I was always there when you needed me. I don’t regret it ,if I was to do it all over again I will do exactly what I did. The only thing that sucks is that you were never there when I needed you.. Am not saying that you were never there but most of the time you were no where to be found.
As much as I thought we will always have a strong friendship that did seem to happen. It all started with you,going M.I.A and staying for like six month with out a word. It suck because I always considered you as my best friend and I thought you did to,so I thought.
You had a girlfriend and I was okay with that ,but that also meant that there was going to be distance between us. I understand that you have someone else who takes a priority in your life ,I get that but in order for a friendship to continue you need to have so form of communication.
We never,let me correct that you never check up on me,like ever. I always do even when am pissed at you I always do check up,but I gess to you it’s to hell with it.

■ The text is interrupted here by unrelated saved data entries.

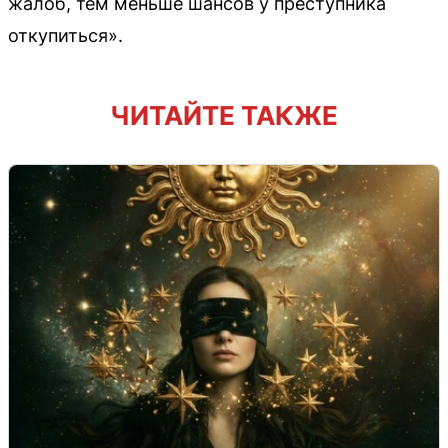
жалоб, тем меньше шансов у преступника
откупиться».
ЧИТАЙТЕ ТАКЖЕ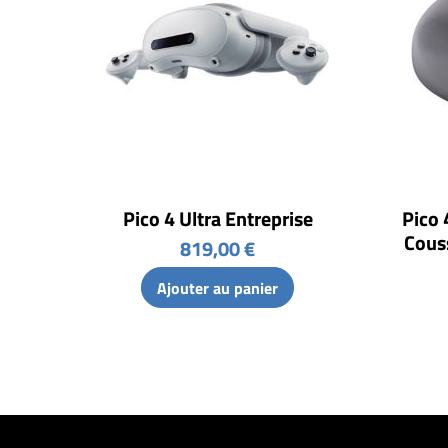
Pico 4 Ultra Entreprise
Pico 
Couss
819,00 €
Ajouter au panier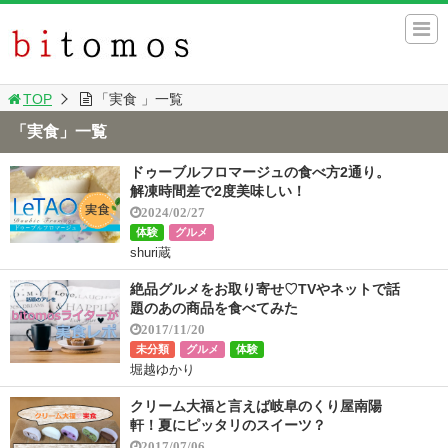
TOP
「実食 」一覧
「実食」一覧
ドゥーブルフロマージュの食べ方2通り。
解凍時間差で2度美味しい！
2024/02/27
体験
グルメ
shuri蔵
絶品グルメをお取り寄せ♡TVやネットで話
題のあの商品を食べてみた
2017/11/20
未分類
グルメ
体験
堀越ゆかり
クリーム大福と言えば岐阜のくり屋南陽
軒！夏にピッタリのスイーツ？
2017/07/06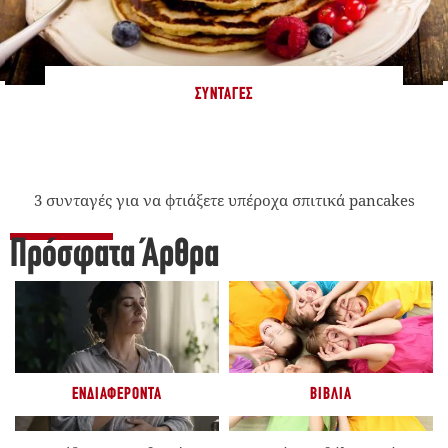
ΣΥΝΤΑΓΈΣ
3 συνταγές για να φτιάξετε υπέροχα σπιτικά pancakes
Πρόσφατα Άρθρα
ΕΝΔΙΑΦΈΡΟΝΤΑ
ΒΙΒΛΊΑ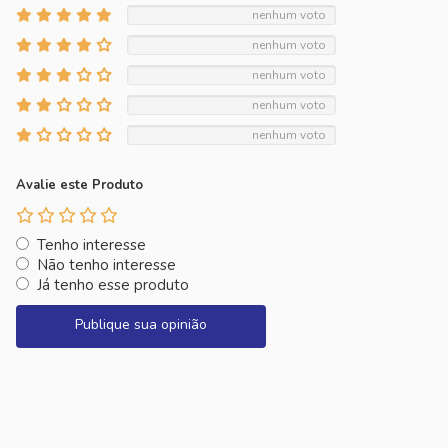
nenhum voto
nenhum voto
nenhum voto
nenhum voto
nenhum voto
Avalie este Produto
Tenho interesse
Não tenho interesse
Já tenho esse produto
Publique sua opinião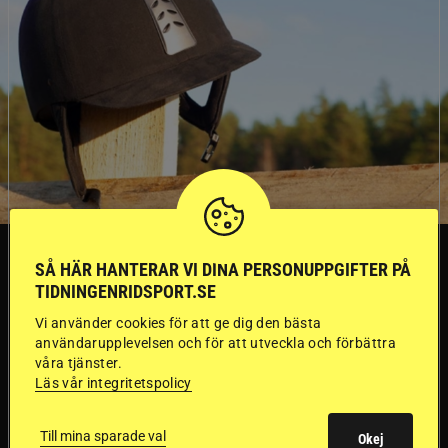
SVERIGE
SÅ HÄR HANTERAR VI DINA PERSONUPPGIFTER PÅ
TIDNINGENRIDSPORT.SE
Dyraste
Vi använder cookies för att ge dig den bästa
användarupplevelsen och för att utveckla och förbättra
ridhjälmarna blev
våra tjänster.
Läs vår integritetspolicy
sämst i test
Till mina sparade val
Okej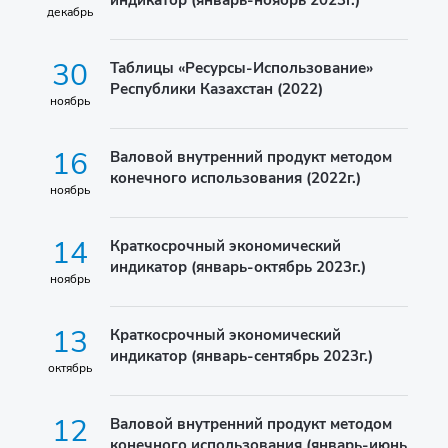
индикатор (январь-ноябрь 2023г.)
декабрь
30
Таблицы «Ресурсы-Использование»
Республики Казахстан (2022)
ноябрь
16
Валовой внутренний продукт методом
конечного использования (2022г.)
ноябрь
14
Краткосрочный экономический
индикатор (январь-октябрь 2023г.)
ноябрь
13
Краткосрочный экономический
индикатор (январь-сентябрь 2023г.)
октябрь
12
Валовой внутренний продукт методом
конечного использования (январь-июнь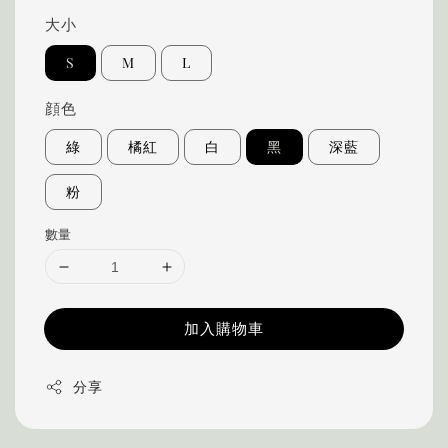
大小
S
M
L
顔色
綠
橘紅
白
黑
深藍
粉
數量
加入購物車
分享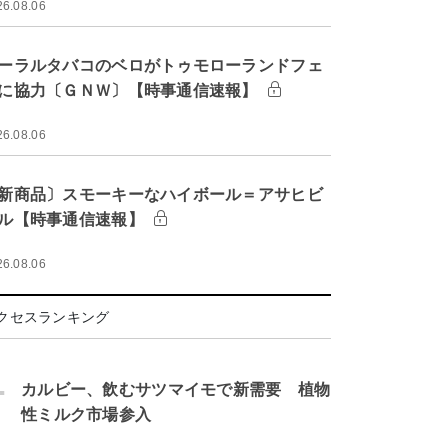
26.08.06
ーラルタバコのベロがトゥモローランドフェ
に協力〔ＧＮＷ〕【時事通信速報】
26.08.06
新商品〕スモーキーなハイボール＝アサヒビ
ル【時事通信速報】
26.08.06
クセスランキング
.
カルビー、飲むサツマイモで新需要 植物
性ミルク市場参入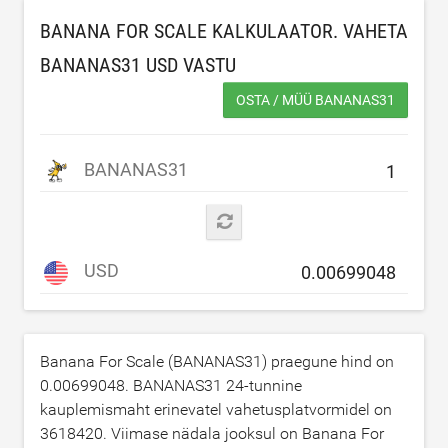
BANANA FOR SCALE KALKULAATOR. VAHETA
BANANAS31
USD
VASTU
OSTA / MÜÜ BANANAS31
BANANAS31
USD
Banana For Scale (BANANAS31) praegune hind on
0.00699048
. BANANAS31 24-tunnine
kauplemismaht erinevatel vahetusplatvormidel on
3618420
. Viimase nädala jooksul on Banana For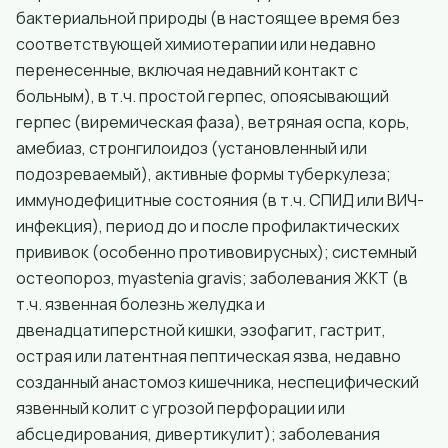
бактериальной природы (в настоящее время без
соответствующей химиотерапии или недавно
перенесенные, включая недавний контакт с
больным), в т.ч. простой герпес, опоясывающий
герпес (виремическая фаза), ветряная оспа, корь,
амебиаз, стронгилоидоз (установленный или
подозреваемый), активные формы туберкулеза;
иммунодефицитные состояния (в т.ч. СПИД или ВИЧ-
инфекция), период до и после профилактических
прививок (особенно противовирусных); системный
остеопороз, myastenia gravis; заболевания ЖКТ (в
т.ч. язвенная болезнь желудка и
двенадцатиперстной кишки, эзофагит, гастрит,
острая или латентная пептическая язва, недавно
созданный анастомоз кишечника, неспецифический
язвенный колит с угрозой перфорации или
абсцедирования, дивертикулит); заболевания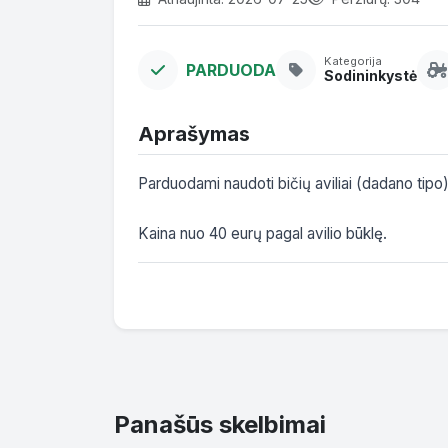
Kategorija
PARDUODA
Sodininkystė
Aprašymas
Parduodami naudoti bičių aviliai (dadano tipo).
​​Kaina nuo 40 eurų pagal avilio būklę. 
Panašūs skelbimai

Am I wrong to ask that you give a shit about me when your life is great and not only think of me when you guys break up. I want you to fight for our friendship because you want to and not when you feel like I can replace the gap your girlfriend left. Don’t make promises that you can’t keep.
Right now am not anywhere near people you would appreciate having in your life. I don’t want it to bother me but it does. Even though I wouldn’t appreciate having you in my life it still sucks .
Am not gonna lie and say that I love you as a friend because I don’t, I don’t hate you either,I do care about you though. In short friendships keeps changing and right now you just a friend that used to be close.
If I was give a chance to get things back to how they used to be I wouldn’t. Having a crappy Best friend like you makes me appreciate the best friend I have right now. A friendship is 50–50 or a partnership,not a 70–10 partnership an the rest 20%is I don’t give a shit.
Am happy you found someone who is always there for you because that gave me a chance to be able to appreciate and finally have a friend who understands me more than you ever did.